Pictures stay out of your copy, but everything else in the records below must be repeated exactly.

● Exercise materials
<<<<

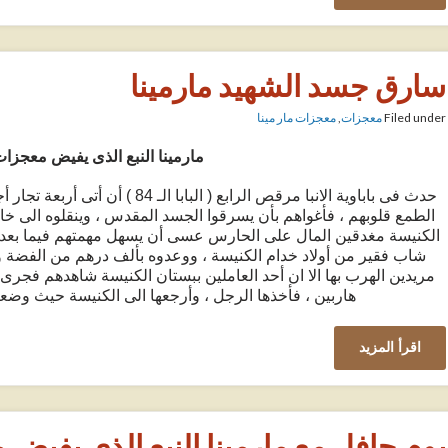
سارق جسد الشهيد مارمينا
Filed under
معجزات
,
معجزات مار مينا
مارمينا النبع الذى يفيض معجزا
حدث فى باباوية الانبا مرقص الرابع ( الب
الطمع قلوبهم ، فأغواهم بأن يسرقوا الجسد المقدس ، وينقلوه الى خارج 
الكنيسة مغدقين المال على الحارس عسى أن يسهل مهمتهم فيما بعد وأ
شاب فقير من أولاد خدام الكنيسة ، ووعدوه بألف درهم من الفضة وفى 
مريدين الهرب بها الا ان أحد العاملين ببستان الكنيسة شاهدهم فجرى خل
هاربين ، فأخذها الرجل ، وأرجعها الى الكنيسة حيث وضع
اقرأ المزيد
يوم حافل مع مارمينا النبع الذى يفيض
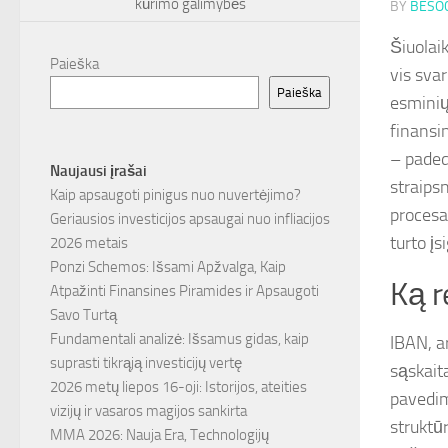
kūrimo galimybės
BY
BESOC
Šiuolai
Paieška
vis sva
Paieška
esminių
finansi
– paded
Naujausi įrašai
straipsn
Kaip apsaugoti pinigus nuo nuvertėjimo?
procesa
Geriausios investicijos apsaugai nuo infliacijos
turto įs
2026 metais
Ponzi Schemos: Išsami Apžvalga, Kaip
Ką r
Atpažinti Finansines Piramides ir Apsaugoti
Savo Turtą
Fundamentali analizė: Išsamus gidas, kaip
IBAN, a
suprasti tikrąją investicijų vertę
sąskaita
2026 metų liepos 16-oji: Istorijos, ateities
pavedim
vizijų ir vasaros magijos sankirta
struktūr
MMA 2026: Nauja Era, Technologijų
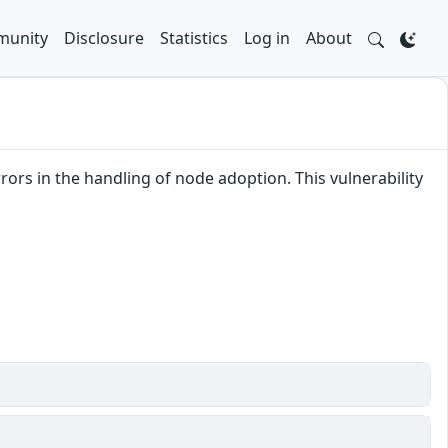
unity
Disclosure
Statistics
Log in
About
rs in the handling of node adoption. This vulnerability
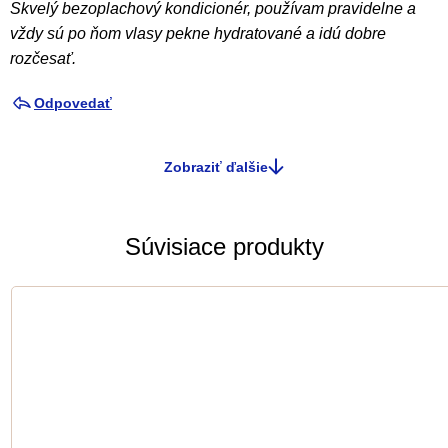
Skvelý bezoplachový kondicionér, používam pravidelne a
vždy sú po ňom vlasy pekne hydratované a idú dobre
rozčesať.
Odpovedať
Zobraziť ďalšie
O
v
l
Súvisiace produkty
á
d
a
c
i
e
p
r
v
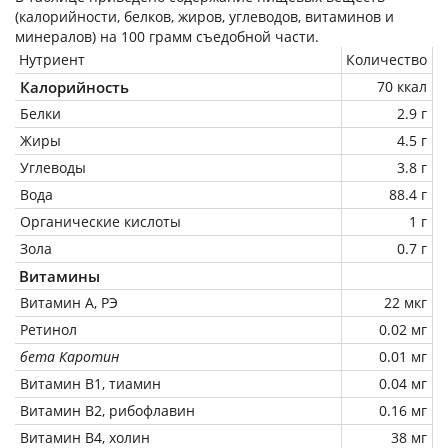
(калорийности, белков, жиров, углеводов, витаминов и
минералов) на
100 грамм
съедобной части.
Нутриент
Количество
Калорийность
70 ккал
Белки
2.9 г
Жиры
4.5 г
Углеводы
3.8 г
Вода
88.4 г
Органические кислоты
1 г
Зола
0.7 г
Витамины
Витамин А, РЭ
22 мкг
Ретинол
0.02 мг
бета Каротин
0.01 мг
Витамин В1, тиамин
0.04 мг
Витамин В2, рибофлавин
0.16 мг
Витамин В4, холин
38 мг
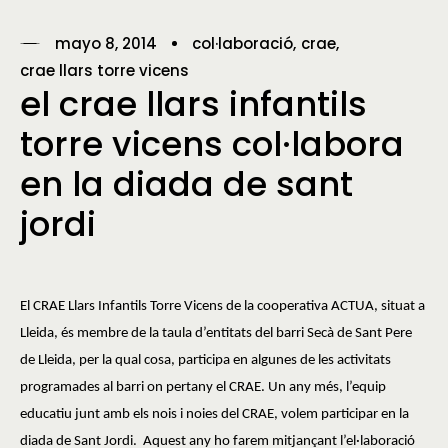
mayo 8, 2014
col·laboració
crae
crae llars torre vicens
el crae llars infantils
torre vicens col·labora
en la diada de sant
jordi
El CRAE Llars Infantils Torre Vicens de la cooperativa ACTUA, situat a
Lleida, és membre de la taula d’entitats del barri Secà de Sant Pere
de Lleida, per la qual cosa, participa en algunes de les activitats
programades al barri on pertany el CRAE. Un any més, l’equip
educatiu junt amb els nois i noies del CRAE, volem participar en la
diada de Sant Jordi.
Aquest any ho farem mitjançant l’el·laboració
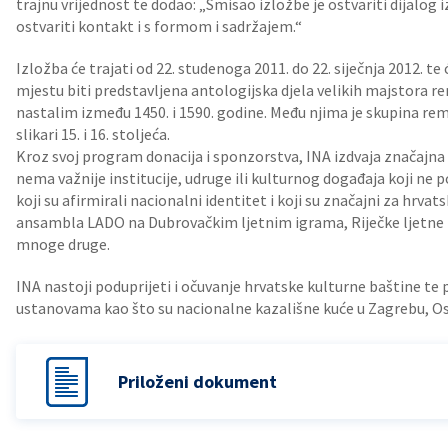
trajnu vrijednost te dodao: „Smisao izložbe je ostvariti dijalo
ostvariti kontakt i s formom i sadržajem.“
Izložba će trajati od 22. studenoga 2011. do 22. siječnja 2012. t
mjestu biti predstavljena antologijska djela velikih majstora ren
nastalim između 1450. i 1590. godine. Među njima je skupina remek
slikari 15. i 16. stoljeća.
Kroz svoj program donacija i sponzorstva, INA izdvaja značajna
nema važnije institucije, udruge ili kulturnog događaja koji ne p
koji su afirmirali nacionalni identitet i koji su značajni za hrva
ansambla LADO na Dubrovačkim ljetnim igrama, Riječke ljetne n
mnoge druge.
INA nastoji poduprijeti i očuvanje hrvatske kulturne baštine te
ustanovama kao što su nacionalne kazališne kuće u Zagrebu, Osije
Priloženi dokument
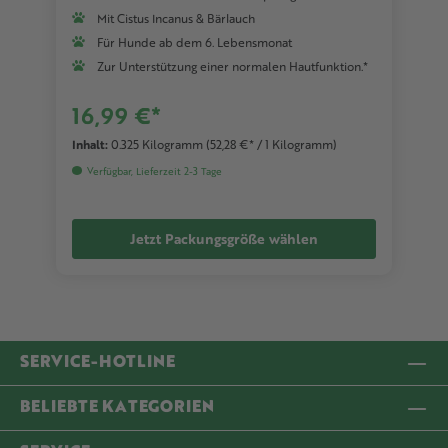
Mit Cistus Incanus & Bärlauch
Für Hunde ab dem 6. Lebensmonat
Zur Unterstützung einer normalen Hautfunktion.*
16,99 €*
Inhalt:
0.325 Kilogramm
(52,28 €* / 1 Kilogramm)
Verfügbar, Lieferzeit 2-3 Tage
Jetzt Packungsgröße wählen
SERVICE-HOTLINE
BELIEBTE KATEGORIEN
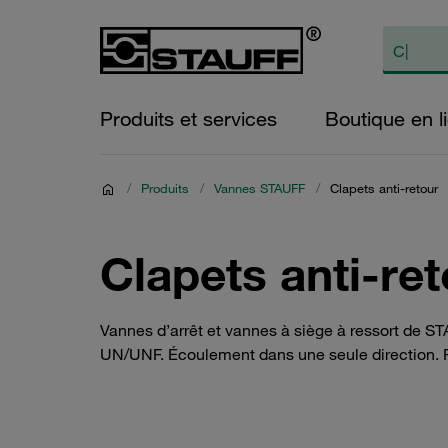
Produits et services
Boutique en l
/
Produits
/
Vannes STAUFF
/
Clapets anti-retour
Clapets anti-ret
Vannes d’arrêt et vannes à siège à ressort de STA
UN/UNF. Écoulement dans une seule direction. Po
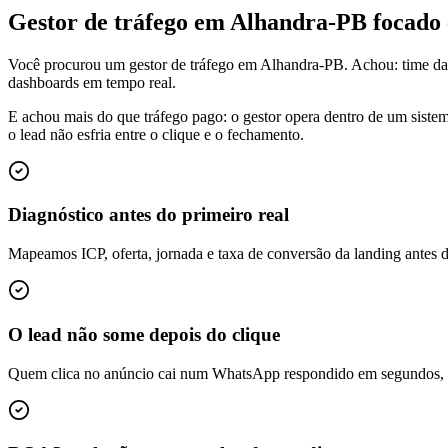
Gestor de tráfego em Alhandra-PB focad
Você procurou um gestor de tráfego em Alhandra-PB. Achou: time da
dashboards em tempo real.
E achou mais do que tráfego pago: o gestor opera dentro de um siste
o lead não esfria entre o clique e o fechamento.
Diagnóstico antes do primeiro real
Mapeamos ICP, oferta, jornada e taxa de conversão da landing antes 
O lead não some depois do clique
Quem clica no anúncio cai num WhatsApp respondido em segundos, é q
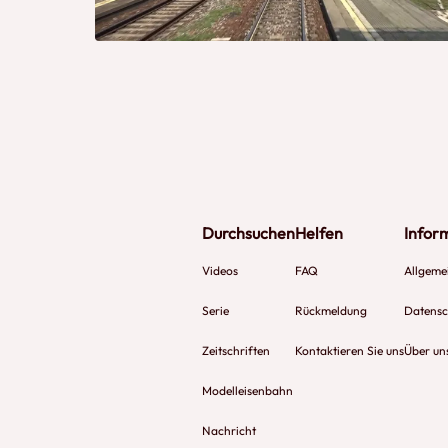
Durchsuchen
Helfen
Infor
Videos
FAQ
Allgeme
Serie
Rückmeldung
Datensch
Zeitschriften
Kontaktieren Sie uns
Über un
Modelleisenbahn
Nachricht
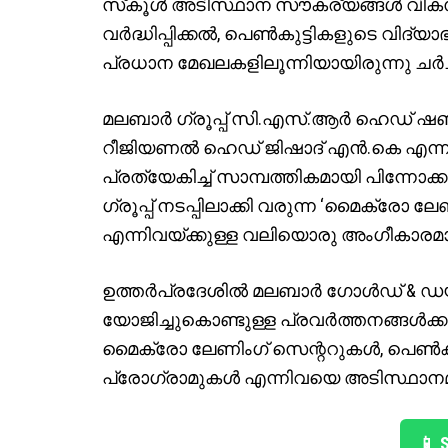
സ്‌കൂള്‍ അടിസ്ഥാന സൗകര്യങ്ങള്‍ വിക
വര്‍ദ്ധിപ്പിക്കല്‍, പെണ്‍കുട്ടികളുടെ വിദ
പ്രധാന മേഖലകളിലൂന്നിയായിരുന്നു ചര്‍ച്
മലബാര്‍ ഗ്രൂപ്പ് സി.എസ്.ആര്‍ ഹെഡ് ഷബീ
റീജിയണല്‍ ഹെഡ് ജിഷാദ് എന്‍.കെ എന്നി
പ്രത്യേകിച്ച് സാമ്പത്തികമായി പിന്നോക്കം
ഗ്രൂപ്പ് നടപ്പിലാക്കി വരുന്ന ‘മൈക്രോ ലേ
എന്നിവയ്ക്കുള്ള വലിയൊരു അംഗീകാരമായ
ഉത്തര്‍പ്രദേശില്‍ മലബാര്‍ ഗോള്‍ഡ് & 
യോജിച്ചുകൊണ്ടുള്ള പ്രവര്‍ത്തനങ്ങള്‍ക്ക
മൈക്രോ ലേണിംഗ് സെന്ററുകള്‍, പെണ്‍കുട്
പ്രോഗ്രാമുകള്‍ എന്നിവയെ അടിസ്ഥാനമാക
📱 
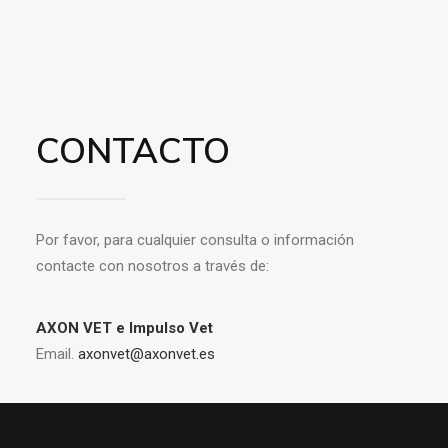
CONTACTO
Por favor, para cualquier consulta o información
contacte con nosotros a través de:
AXON VET e Impulso Vet
Email.
axonvet@axonvet.es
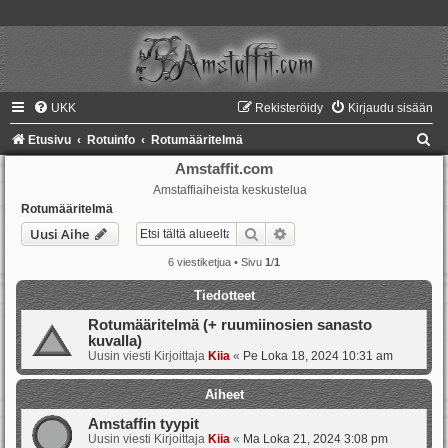
UKK
Rekisteröidy
Kirjaudu sisään
E
Etusivu
Rotuinfo
Rotumääritelmä
t
Amstaffit.com
Amstaffiaiheista keskustelua
s
Rotumääritelmä
i
Etsi
Tarkennettu haku
Uusi Aihe
6 viestiketjua • Sivu
1
/
1
Tiedotteet
Rotumääritelmä (+ ruumiinosien sanasto
kuvalla)
Uusin viesti Kirjoittaja
Kiia
«
Pe Loka 18, 2024 10:31 am
Aiheet
Amstaffin tyypit
Uusin viesti Kirjoittaja
Kiia
«
Ma Loka 21, 2024 3:08 pm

>>>>

● Expected answer
سارق جسد الشهيد مارمينا
Filed under
معجزات
,
معجزات مار مينا
مارمينا النبع الذى يفيض معجزا
حدث فى باباوية الانبا مرقص الرابع ( الب
الطمع قلوبهم ، فأغواهم بأن يسرقوا الجسد المقدس ، وينقلوه الى خارج 
الكنيسة مغدقين المال على الحارس عسى أن يسهل مهمتهم فيما بعد وأ
شاب فقير من أولاد خدام الكنيسة ، ووعدوه بألف درهم من الفضة وفى 
مريدين الهرب بها الا ان أحد العاملين ببستان الكنيسة شاهدهم فجرى خل
هاربين ، فأخذها الرجل ، وأرجعها الى الكنيسة حيث وضع
اقرأ المزيد
يوم حافل مع مارمينا النبع الذى يفيض
kūrimo galimybės
BY
BESOC
Šiuolai
Paieška
vis sva
Paieška
esminių
finansi
– paded
Naujausi įrašai
straipsn
Kaip apsaugoti pinigus nuo nuvertėjimo?
procesa
Geriausios investicijos apsaugai nuo infliacijos
turto įs
2026 metais
Ponzi Schemos: Išsami Apžvalga, Kaip
Ką r
Atpažinti Finansines Piramides ir Apsaugoti
Savo Turtą
Fundamentali analizė: Išsamus gidas, kaip
IBAN, a
suprasti tikrąją investicijų vertę
sąskaita
2026 metų liepos 16-oji: Istorijos, ateities
pavedim
vizijų ir vasaros magijos sankirta
struktūr
MMA 2026: Nauja Era, Technologijų
unity
Disclosure
Statistics
Log in
About
rs in the handling of node adoption. This vulnerability
Skvelý bezoplachový kondicionér, používam pravidelne a
vždy sú po ňom vlasy pekne hydratované a idú dobre
rozčesať.
Odpovedať
Zobraziť ďalšie
O
v
l
Súvisiace produkty
á
d
a
c
i
e
p
r
v
(калорийности, белков, жиров, углеводов, витаминов и
минералов) на
100 грамм
съедобной части.
Нутриент
Количество
Калорийность
70 ккал
Белки
2.9 г
Жиры
4.5 г
Углеводы
3.8 г
Вода
88.4 г
Органические кислоты
1 г
Зола
0.7 г
Витамины
Витамин А, РЭ
22 мкг
Ретинол
0.02 мг
бета Каротин
0.01 мг
Витамин В1, тиамин
0.04 мг
Витамин В2, рибофлавин
0.16 мг
Витамин В4, холин
38 мг
mayo 8, 2014
col·laboració
crae
crae llars torre vicens
el crae llars infantils
torre vicens col·labora
en la diada de sant
jordi
El CRAE Llars Infantils Torre Vicens de la cooperativa ACTUA, situat a
Lleida, és membre de la taula d’entitats del barri Secà de Sant Pere
de Lleida, per la qual cosa, participa en algunes de les activitats
programades al barri on pertany el CRAE. Un any més, l’equip
educatiu junt amb els nois i noies del CRAE, volem participar en la
diada de Sant Jordi.
Aquest any ho farem mitjançant l’el·laboració
trajnu vrijednost te dodao: „Smisao izložbe je ostvariti dijalo
ostvariti kontakt i s formom i sadržajem.“
Izložba će trajati od 22. studenoga 2011. do 22. siječnja 2012. t
mjestu biti predstavljena antologijska djela velikih majstora ren
nastalim između 1450. i 1590. godine. Među njima je skupina remek
slikari 15. i 16. stoljeća.
Kroz svoj program donacija i sponzorstva, INA izdvaja značajna
nema važnije institucije, udruge ili kulturnog događaja koji ne p
koji su afirmirali nacionalni identitet i koji su značajni za hrva
ansambla LADO na Dubrovačkim ljetnim igrama, Riječke ljetne n
mnoge druge.
INA nastoji poduprijeti i očuvanje hrvatske kulturne baštine te
ustanovama kao što su nacionalne kazališne kuće u Zagrebu, Osije
Priloženi dokument
Mit Cistus Incanus & Bärlauch
Für Hunde ab dem 6. Lebensmonat
Zur Unterstützung einer normalen Hautfunktion.*
16,99 €*
Inhalt:
0.325 Kilogramm
(52,28 €* / 1 Kilogramm)
Verfügbar, Lieferzeit 2-3 Tage
Jetzt Packungsgröße wählen
SERVICE-HOTLINE
BELIEBTE KATEGORIEN
Produits et services
Boutique en l
/
Produits
/
Vannes STAUFF
/
Clapets anti-retour
Clapets anti-ret
Vannes d’arrêt et vannes à siège à ressort de STA
UN/UNF. Écoulement dans une seule direction. Po
Gestor de tráfego em Alhandra-PB focad
Você procurou um gestor de tráfego em Alhandra-PB. Achou: time da
dashboards em tempo real.
E achou mais do que tráfego pago: o gestor opera dentro de um siste
o lead não esfria entre o clique e o fechamento.
Diagnóstico antes do primeiro real
Mapeamos ICP, oferta, jornada e taxa de conversão da landing antes 
O lead não some depois do clique
Quem clica no anúncio cai num WhatsApp respondido em segundos, é q
Durchsuchen
Helfen
Infor
Videos
FAQ
Allgeme
Serie
Rückmeldung
Datensch
Zeitschriften
Kontaktieren Sie uns
Über un
Modelleisenbahn
Nachricht
സ്‌കൂള്‍ അടിസ്ഥാന സൗകര്യങ്ങള്‍ വിക
വര്‍ദ്ധിപ്പിക്കല്‍, പെണ്‍കുട്ടികളുടെ വിദ
പ്രധാന മേഖലകളിലൂന്നിയായിരുന്നു ചര്‍ച്
മലബാര്‍ ഗ്രൂപ്പ് സി.എസ്.ആര്‍ ഹെഡ് ഷബീ
റീജിയണല്‍ ഹെഡ് ജിഷാദ് എന്‍.കെ എന്നി
പ്രത്യേകിച്ച് സാമ്പത്തികമായി പിന്നോക്കം
ഗ്രൂപ്പ് നടപ്പിലാക്കി വരുന്ന ‘മൈക്രോ ലേ
എന്നിവയ്ക്കുള്ള വലിയൊരു അംഗീകാരമായ
ഉത്തര്‍പ്രദേശില്‍ മലബാര്‍ ഗോള്‍ഡ് & 
യോജിച്ചുകൊണ്ടുള്ള പ്രവര്‍ത്തനങ്ങള്‍ക്ക
മൈക്രോ ലേണിംഗ് സെന്ററുകള്‍, പെണ്‍കുട്
പ്രോഗ്രാമുകള്‍ എന്നിവയെ അടിസ്ഥാനമാക
📱 
CONTACTO
Por favor, para cualquier consulta o información
contacte con nosotros a través de:
AXON VET e Impulso Vet
Email.
axonvet@axonvet.es
UKK
Rekisteröidy
Kirjaudu sisään
E
Etusivu
Rotuinfo
Rotumääritelmä
t
Amstaffit.com
Amstaffiaiheista keskustelua
s
Rotumääritelmä
i
Etsi
Tarkennettu haku
Uusi Aihe
6 viestiketjua • Sivu
1
/
1
Tiedotteet
Rotumääritelmä (+ ruumiinosien sanasto
kuvalla)
Uusin viesti Kirjoittaja
Kiia
«
Pe Loka 18, 2024 10:31 am
Aiheet
Amstaffin tyypit
Uusin viesti Kirjoittaja
Kiia
«
Ma Loka 21, 2024 3:08 pm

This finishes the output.